When Azim asked about what is meant to write about big political moments, De Robertis and Prescott once again seemed to have deeply shared experiences. Prescott nodded throughout as De Robertis described working on historical fiction as writing “with a double consciousness,” where you are mindful both of the details of the time you’re describing and of the current reality in which you’re living. And how do they know when to rein in the research? “I knew when I was using [research] as procrastination,” Prescott acknowledged, with a laugh. What she doesn’t use this time around, she puts “in the compost heap” of ideas, said De Robertis, and maybe it’ll become a different story down the line.

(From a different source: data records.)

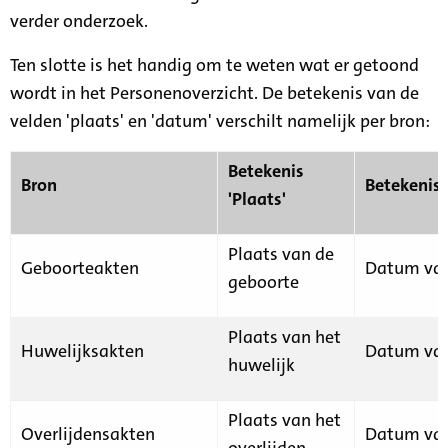
verder onderzoek.
Ten slotte is het handig om te weten wat er getoond
wordt in het Personenoverzicht. De betekenis van de
velden 'plaats' en 'datum' verschilt namelijk per bron:
Betekenis
Bron
Betekenis
'Plaats'
Plaats van de
Geboorteakten
Datum van
geboorte
Plaats van het
Huwelijksakten
Datum van
huwelijk
Plaats van het
Overlijdensakten
Datum van
overlijden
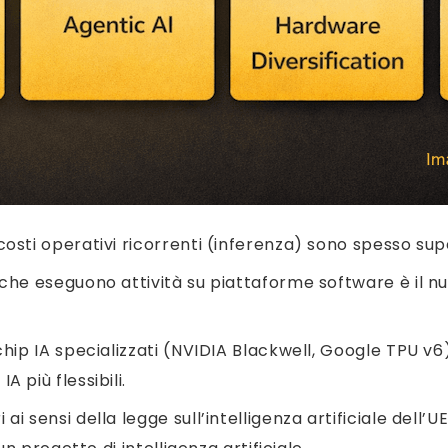
 costi operativi ricorrenti (inferenza) sono spesso supe
 che eseguono attività su piattaforme software è il n
 chip IA specializzati (NVIDIA Blackwell, Google TPU v6)
 più flessibili.
i ai sensi della legge sull’intelligenza artificiale dell’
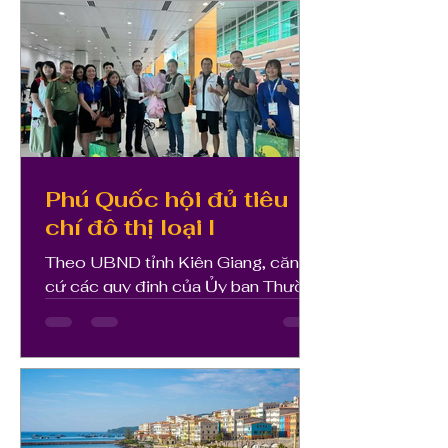
Phú Quốc hội đủ tiêu
chí đô thị loại I
Theo UBND tỉnh Kiên Giang, căn
cứ các quy định của Ủy ban Thường
vụ Quốc hội, đến nay, TP Phú Quốc
cơ bản hội đủ các điều kiện của đô
thị...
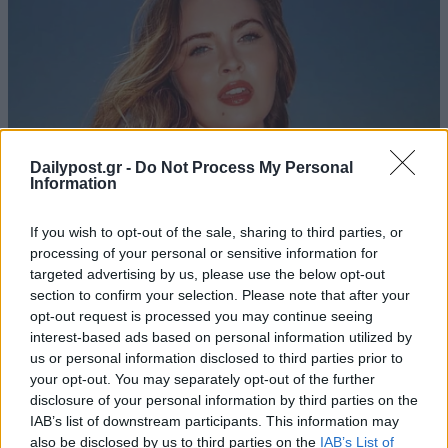
Dailypost.gr -
Do Not Process My Personal
Information
If you wish to opt-out of the sale, sharing to third parties, or
processing of your personal or sensitive information for
targeted advertising by us, please use the below opt-out
section to confirm your selection. Please note that after your
opt-out request is processed you may continue seeing
interest-based ads based on personal information utilized by
us or personal information disclosed to third parties prior to
your opt-out. You may separately opt-out of the further
disclosure of your personal information by third parties on the
IAB’s list of downstream participants. This information may
also be disclosed by us to third parties on the
IAB’s List of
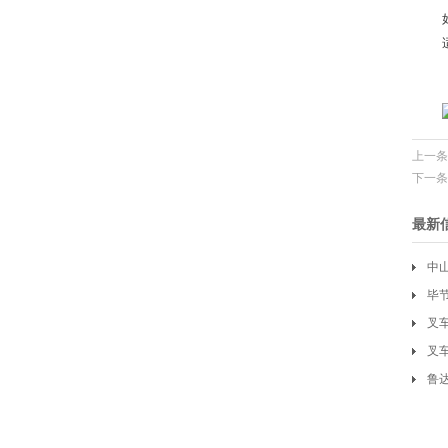
上一条
下一条
最新
中
家
毕
叉
司
叉
鲁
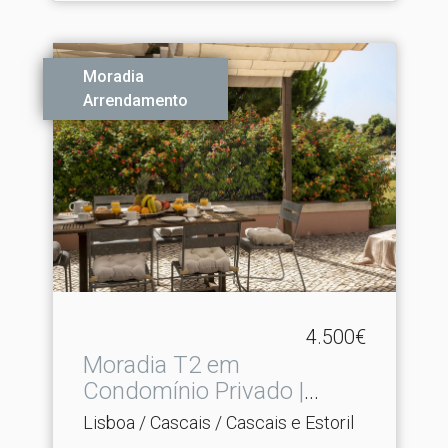
Moradia
Arrendamento
4.500€
Moradia T2 em
Condomínio Privado |
Cascais
Lisboa / Cascais / Cascais e Estoril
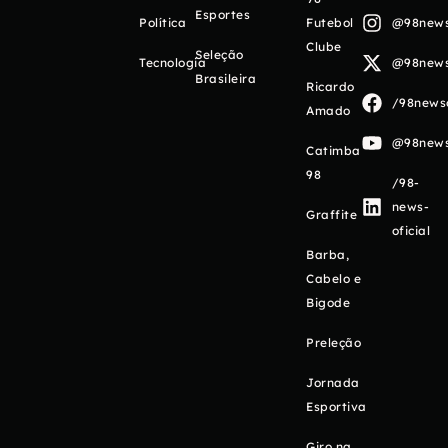
Esportes
Política
Futebol
@98newso
Clube
Seleção
Tecnologia
@98newso
Brasileira
Ricardo
/98newso
Amado
@98newso
Catimba
98
/98-
news-
Graffite
oficial
Barba,
Cabelo e
Bigode
Preleção
Jornada
Esportiva
Giro na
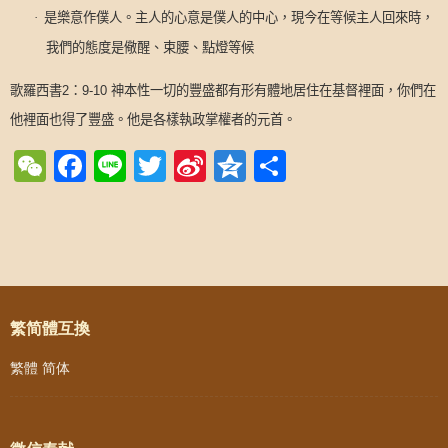
·
是樂意作僕人。主人的心意是僕人的中心，現今在等候主人回來時，
我們的態度是儆醒、束腰、點燈等候
歌羅西書
2
：
9-10
神本性一切的豐盛都有形有體地居住在基督裡面，你們在
他裡面也得了豐盛。他是各樣執政掌權者的元首。
WeChat
Facebook
Line
Twitter
Sina
Qzone
Share
Weibo
Post navigation
繁简體互換
繁體
简体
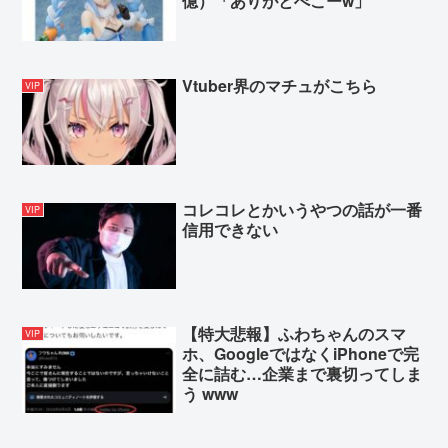
億）「ありがとぺこーw」
Vtuber界のマチュがこちら
VIP
コレコレとかいうやつの話が一番
VIP
信用できない
【特大悲報】ふわちゃんのスマ
VIP
ホ、GoogleではなくiPhoneで完
全に詰む…企業まで裏切ってしま
う www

The room, full of a quietly attentive crowd, couldn’t have felt more eager to follow Prescott and De Robertis’ careers into the future. The brief audience questions segment that wrapped up the session was heartfelt and stressed the meaningfulness of seeing the stories of queer women in print – one woman described her joyful surprise at realizing there was a lesbian love story in The Secrets We Kept in the middle of reading it and thanked Prescott for it, while another brought De Robertis to tears when describing the hopefulness that Cantoras gave her. The community of their novels clearly stretched beyond the page.